ACTION ITEM – Print every entry again exactly, with no pictures.

Extracted data entries
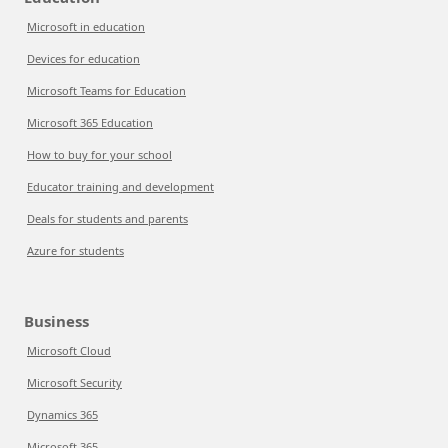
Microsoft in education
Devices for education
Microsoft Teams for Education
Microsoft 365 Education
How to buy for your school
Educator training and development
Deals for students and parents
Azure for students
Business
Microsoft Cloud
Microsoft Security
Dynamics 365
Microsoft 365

EXERCISE ANSWER –
Microsoft in education
Devices for education
Microsoft Teams for Education
Microsoft 365 Education
How to buy for your school
Educator training and development
Deals for students and parents
Azure for students
Business
Microsoft Cloud
Microsoft Security
Dynamics 365
Microsoft 365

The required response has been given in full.